Телефон зазвонил. Берлин. Его помощница напоминала о совещании в понедельник. Он слушал её голос – деловитый, чёткий, бесстрастный. Голос его настоящей жизни.

– Да, я буду. Рейс в воскресенье вечером.

Он налил ещё виски. За окном начинало светать. Серое, октябрьское утро вползало в комнату, принося с собой реальность нового дня.

Вечером он пошёл на кладбище – попрощаться с отцом. Могила была ухоженной – видимо, нанятый могильщик исправно отрабатывал деньги. Павел постоял молча, не зная, что сказать человеку, с которым не говорил последние десять лет.

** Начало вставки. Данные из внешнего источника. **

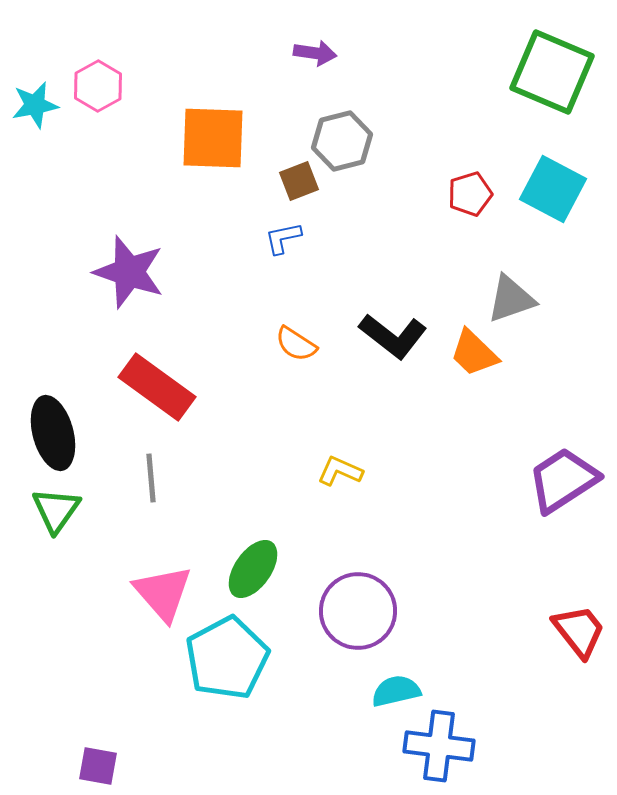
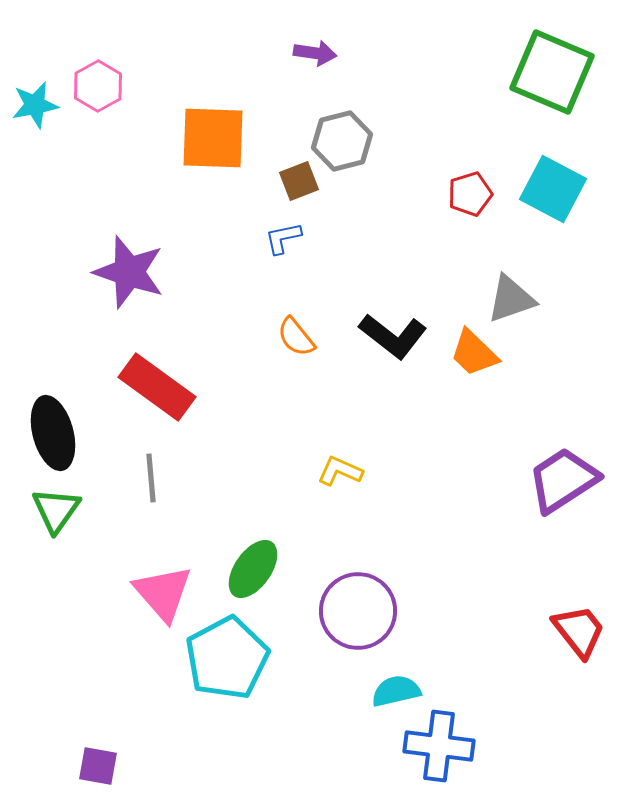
orange semicircle: moved 7 px up; rotated 18 degrees clockwise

На обратном пути он снова прошёл мимо школы. В окне музыкального класса горел свет. Он остановился, прислушался. Кто-то играл Шопена – ноктюрн, который Катя играла на выпускном вечере. Играл неуверенно, с ошибками, но старательно.

Он представил её там, за роялем, терпеливо объясняющую ребёнку, как держать руки, как чувствовать музыку. Представил, как она идёт домой после уроков, покупает хлеб и молоко, готовит ужин, проверяет уроки у детей. Обычная жизнь обычной женщины. И всё же...

В воскресенье утром он пришёл на вокзал пораньше. Сидел в зале ожидания, листая архитектурный журнал, но не видя страниц. За час до отправления поезда дверь открылась, и вошла Катя.

Она села рядом, не говоря ни слова. Они сидели так минут десять, глядя на табло отправлений.

– Я не могла не прийти, – сказала она наконец.

– Я знал, что ты придёшь.

– Самоуверенный.

– Нет. Просто... знал.

Она достала из сумки небольшой свёрток.

– Это тебе. Открой потом, в поезде.

– Что это?

– Увидишь.

Объявили посадку. Они встали, постояли друг напротив друга.

– Будь счастлив, Паша. По-настоящему счастлив.

– Ты тоже.

Он взял чемодан и пошёл к поезду. У вагона обернулся. Она стояла там же, маленькая фигурка в осеннем пальто. Подняла руку, помахала. Он махнул в ответ и вошёл в вагон.

Поезд тронулся. Город поплыл за окном – знакомые улицы, дома, мост через реку. Всё то, что он оставлял снова, теперь уже навсегда.

Он вспомнил о свёртке. Развернул бумагу. Внутри была фотография – они вдвоём на том самом мосту, молодые, смеющиеся, уверенные в том, что вся жизнь впереди. И записка: "Мы были счастливы. Этого никто не отнимет. К."

Он убрал фотографию в бумажник, записку – в карман. За окном мелькали поля, леса, чужие города. Поезд нёс его в Берлин, в его стеклянную жизнь, к его несбывшимся мечтам и сбывшимся амбициям.

Но где-то в маленьком городе, в музыкальном классе обычной школы, женщина средних лет учила детей играть Шопена. И может быть, иногда, в редкие минуты между уроками, она вспоминала октябрьский вечер, дождь, поцелуй под фонарём. И улыбалась той особенной улыбкой, которую видит только она сама в отражении окна.

Жизнь продолжалась. Несовершенная, полная компромиссов и упущенных возможностей, но единственная, которая у них была. И в этом была своя, горькая и прекрасная правда.

Павел закрыл глаза. До Берлина было ещё восемь часов.